The importance of TSLP in asthma has been proven repeatedly. There is evidence that inhaled allergen provocation in patients with mild allergic asthma induces TSLPR expression of CD127 eosinophil line progenitor cells in peripheral blood and basophils in the blood and airway. In addition, airway TSLP expression directly increases the degree of challenge associated with the allergen associated with increased airway obstruction. In patients with asthma, the number of epithelial and submucosal cells expressing TSLP mRNA is inversely correlated with 1 second forced exhalation (FEV1). There is also an association between airway hyperreactivity, serum IgE levels, and the number of mast cells expressing TSLP. More convincingly, despite high-dose inhaled or oral corticosteroid therapy, there is still an increase in TSLP expression in some patients with severe asthma. In fact, type 2 intrinsic lymphocytes (ILC2s) in asthmatic patients with elevated TSLP levels have a steroid-resistant effect.

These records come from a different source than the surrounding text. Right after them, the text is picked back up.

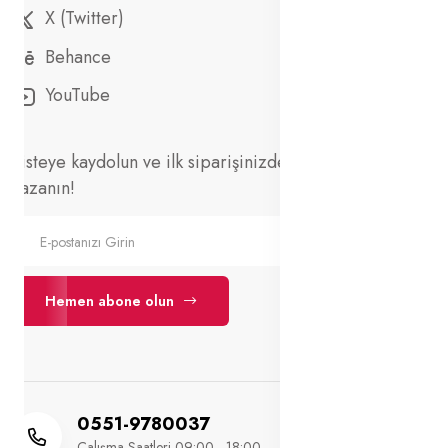
X (Twitter)
Behance
YouTube
Listeye kaydolun ve ilk siparişinizde %10 indirim
kazanın!
Hemen abone olun
0551-9780037
Çalışma Saatleri 09:00 - 18:00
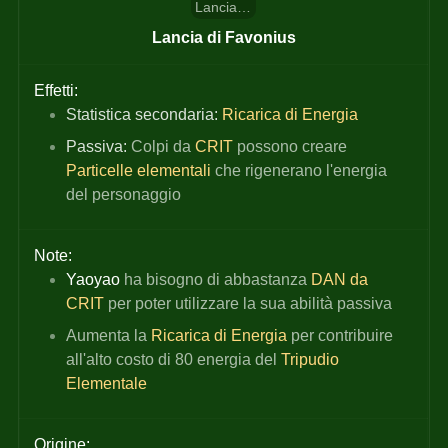
Lancia di Favonius
Lancia di Favonius
Effetti:
Statistica secondaria:
Ricarica di Energia
Passiva:
 Colpi da
CRIT 
possono creare
Particelle elementali 
che rigenerano l'energia 
del personaggio
Note:
Yaoyao
 ha bisogno di abbastanza
 DAN da 
CRIT 
per poter utilizzare la sua abilità passiva
Aumenta la
Ricarica di Energia
per contribuire 
all'alto costo di 80 energia del
Tripudio 
Elementale
Origine:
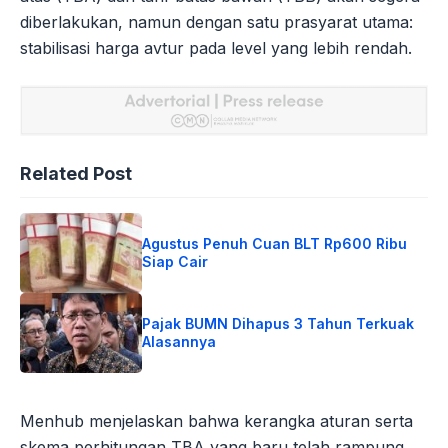
diberlakukan, namun dengan satu prasyarat utama:
stabilisasi harga avtur pada level yang lebih rendah.
Related Post
Agustus Penuh Cuan BLT Rp600 Ribu
Siap Cair
Pajak BUMN Dihapus 3 Tahun Terkuak
Alasannya
Menhub menjelaskan bahwa kerangka aturan serta
skema perhitungan TBA yang baru telah rampung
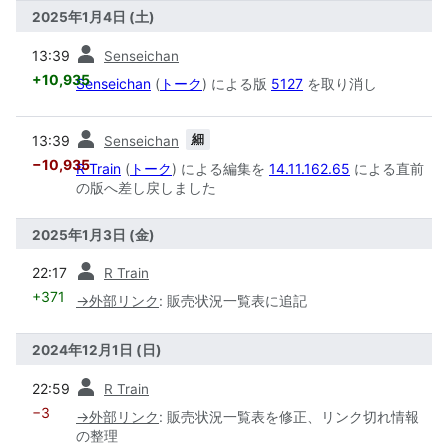
2025年1月4日 (土)
前
13:39
Senseichan
+10,935
Senseichan
(
トーク
) による版
5127
を取り消し
前
細
13:39
Senseichan
−10,935
R Train
(
トーク
) による編集を
14.11.162.65
による直前
の版へ差し戻しました
2025年1月3日 (金)
前
22:17
R Train
+371
→
外部リンク
:
販売状況一覧表に追記
2024年12月1日 (日)
前
22:59
R Train
−3
→
外部リンク
:
販売状況一覧表を修正、リンク切れ情報
の整理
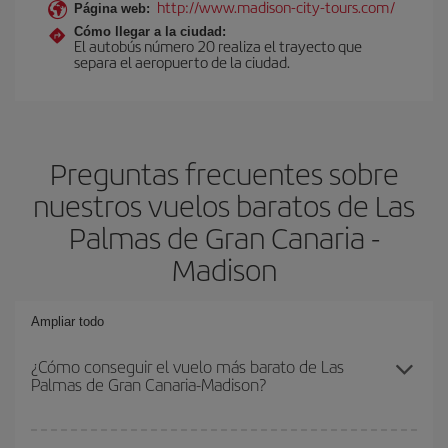
http://www.madison-city-tours.com/
Página web:
Cómo llegar a la ciudad:
El autobús número 20 realiza el trayecto que
separa el aeropuerto de la ciudad.
Preguntas frecuentes sobre
nuestros vuelos baratos de Las
Palmas de Gran Canaria -
Madison
Ampliar todo
¿Cómo conseguir el vuelo más barato de Las
Palmas de Gran Canaria-Madison?
Podrás ahorrar en tu billete de avión de Las Palmas de Gran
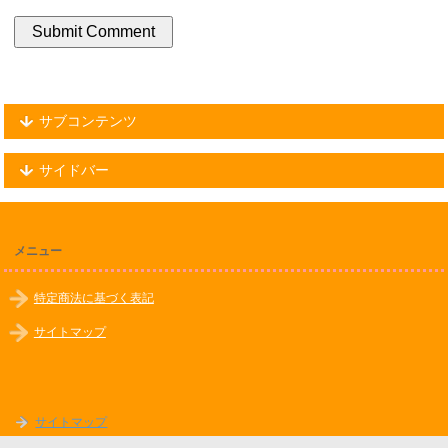
サブコンテンツ
サイドバー
メニュー
特定商法に基づく表記
サイトマップ
サイトマップ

Therefore, targeted TSLP and TSLP-mediated signaling are considered an attractive strategy for treating asthma. Anti-TSLP monoclonal antibodies (mAbs) and TSLP cytokine traps may be effective strategies for TSLP-targeted therapy.
2. TSLP target drug development twists
At present, many asthma drugs acting on different targets have been listed, such as Omalizumab targeting IgE, Dupilumab targeting IL-13, Reslizumab targeting IL-5 \ Mepolizumab \ Benralizumab, etc., but drugs targeting TSLP have not yet been listed.
In addition to the fully human IgG2λ monoclonal antibody Tezepelumab developed by AstraZeneca and Amgen, the inhaled dosage form developed by Novartis and MorphoSys, the immunoglobulin G1/λ subtype antibody fragment CSJ-117, has entered the phase II clinical stage, and Connaught Noah's CM326 entered phase I clinical trials in April 2021, and other recombinant humanization IgG1 monoclonal antibodies such as Merck-Benzdon MK-8226, Roche RG7258, and Astellas ASP7266 were discontinued after conducting Phase I clinical trials.
Tezepelumab (AMG 157, MEDI9929) is a true first-in-class TSLP-targeting monoclonal antibody, as a fully human IgG2λ monoclonal antibody that binds to human TSLP and blocks interaction with its receptors, thereby inhibiting multiple downstream inflammatory pathways. Its current ongoing clinical trials are shown in the table below.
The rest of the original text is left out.